Once we’re through meeting the spending requirements to earn the 50,000 miles ($2000 in 3 months) I’ll use this card the same way I use the Hilton card: to pay for Southwest purchases. In addition to the base points you get for flying Southwest, you earn two additional reward points per $1 spent when you pay with a Southwest credit card.

So, in short, this is our plan:

  1. Be brand loyal when traveling whenever possible.
  2. Pay for our Hilton purchases with our Hilton card.
  3. Pay for our Southwest purchases with our Southwest card.
  4. Use our American Express for all other personal spending and the Chase Ink for all other business spending and take the cash back rewards.

Do you have a credit card strategy that works for you?

7 Replies to “Our New and Improved Credit Card Strategy”

  1. We use our Chase Blue card for cashback bonuses and use the bonuses for gift giving. I do like the idea of the Hilton card, as hopefully hubby and I will be traveling more in the future.
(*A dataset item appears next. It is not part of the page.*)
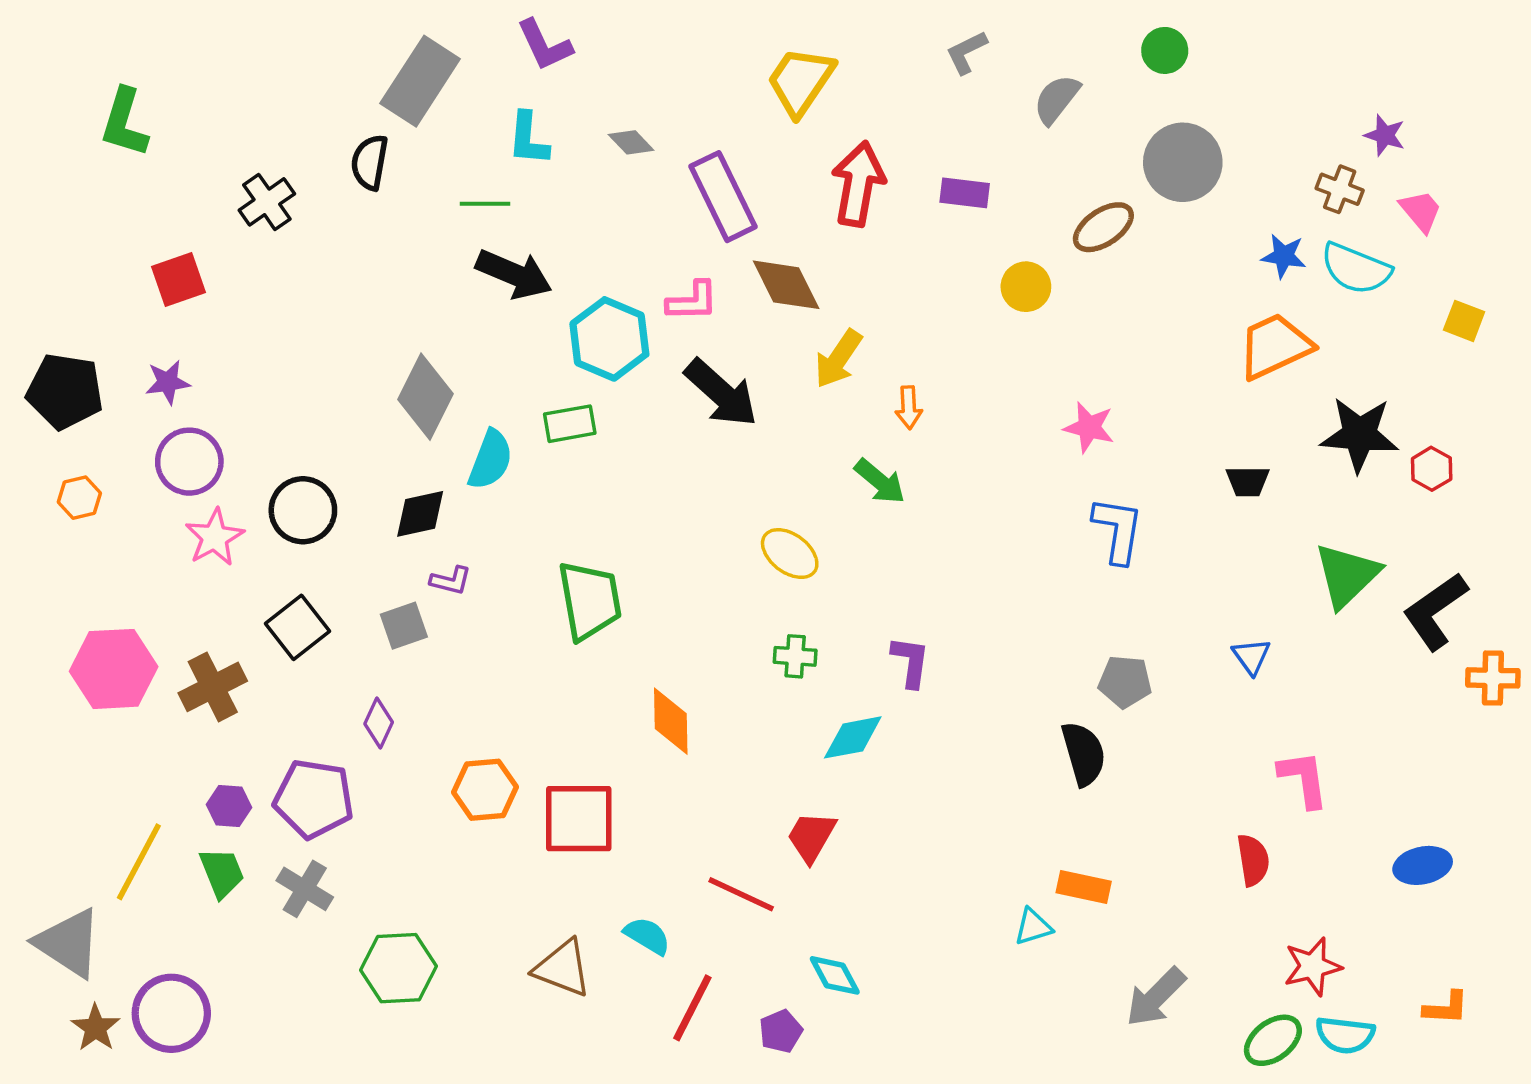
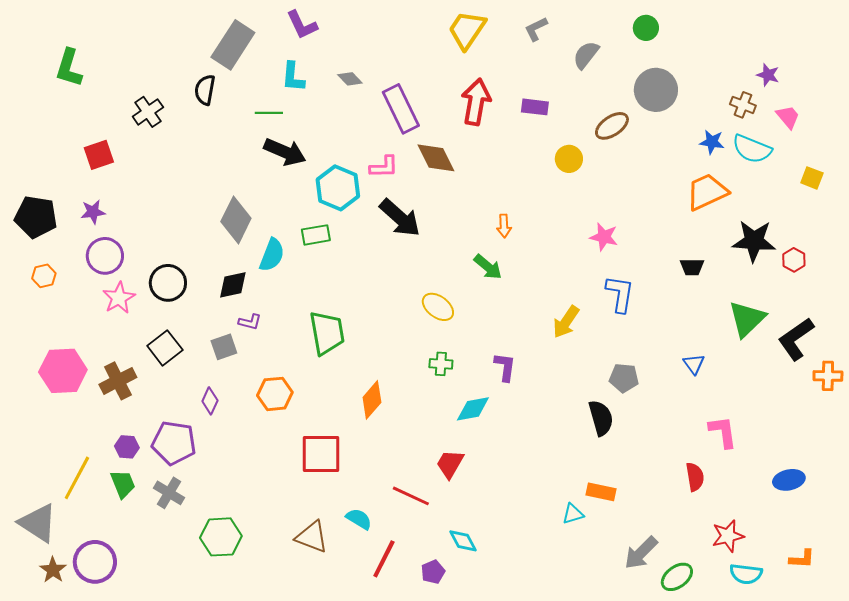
yellow trapezoid: (801, 81) -> (467, 30), moved
yellow arrow: (838, 359) -> (566, 322), moved
orange diamond: (671, 721) -> (372, 400), turned 42
orange hexagon: (485, 790) -> (275, 394), moved
green ellipse: (1273, 1040) -> (677, 577), moved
Do the Hilton points expire?

      1. Sharon, I did some digging and it looks like the points will expire after 12 months unless you’ve had some activity (earning or using points) during that time. We’ve always had activity (earning points through our credit card) so it’s never been an issue. I think this kind of policy is somewhat standard among loyalty programs, but don’t hold me to the details.
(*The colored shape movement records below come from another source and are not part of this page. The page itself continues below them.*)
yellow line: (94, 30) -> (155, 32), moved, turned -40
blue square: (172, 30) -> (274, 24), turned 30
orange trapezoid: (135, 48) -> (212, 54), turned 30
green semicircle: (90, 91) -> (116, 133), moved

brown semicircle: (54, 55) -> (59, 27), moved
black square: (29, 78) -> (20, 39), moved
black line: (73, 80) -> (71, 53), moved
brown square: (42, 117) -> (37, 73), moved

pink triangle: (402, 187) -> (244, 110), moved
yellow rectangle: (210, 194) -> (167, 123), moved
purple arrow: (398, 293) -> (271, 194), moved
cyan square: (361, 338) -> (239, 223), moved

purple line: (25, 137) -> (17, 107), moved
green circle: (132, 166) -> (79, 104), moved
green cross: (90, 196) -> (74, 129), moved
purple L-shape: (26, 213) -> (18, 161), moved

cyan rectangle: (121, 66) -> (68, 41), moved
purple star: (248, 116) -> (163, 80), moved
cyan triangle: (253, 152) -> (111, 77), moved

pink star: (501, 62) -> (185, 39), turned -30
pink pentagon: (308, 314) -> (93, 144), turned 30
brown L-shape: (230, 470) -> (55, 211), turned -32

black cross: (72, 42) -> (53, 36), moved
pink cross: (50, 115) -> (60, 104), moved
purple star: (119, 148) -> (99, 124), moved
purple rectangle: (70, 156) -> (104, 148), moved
  2. I’ve never actually owned a credit card! Crazy, right? I’m not against them. I will probably get one soon. Have any tips for which credit card I could get with good rewards? FYI I don’t travel that much or buy that much stuff either…

    1. Will, that’s a big question and a lot will depend on your specific circumstances. I’d head over to a site like Bankrate to compare cards and look for something that matches your spending habits. Look for something with no annual fee and – ideally – one that pays you a bonus for opening. Then look at the cash back categories and see which card has the best rewards for the way you spend (i.e. if you don’t have a car, don’t choose a card with high gas rewards unless it rewards you well in other categories you spend in). Hope that helps!

  3. Keep in mind that if you earn 110,000 points in a calendar year with Southwest you will earn a companion pass for the remainder of that year and the following year. The 50,000 bonus points you got from signing up for that card count! My husband and I both applied for 2 cards each and received the companion pass in March of this year. It will be good til next December and our teenagers are our companions. Your companion flies free even if you book with points! I just came across your blog and will definitely be reading all your posts about $ for college! Thank you!

    1. Great point, Elizabeth, and we did exactly that this year. I have the points and my husband is flying free. I love how you and your husband did it at the same time so your kids could fly free. I’ll bet you’ll take some memorable trips during that time.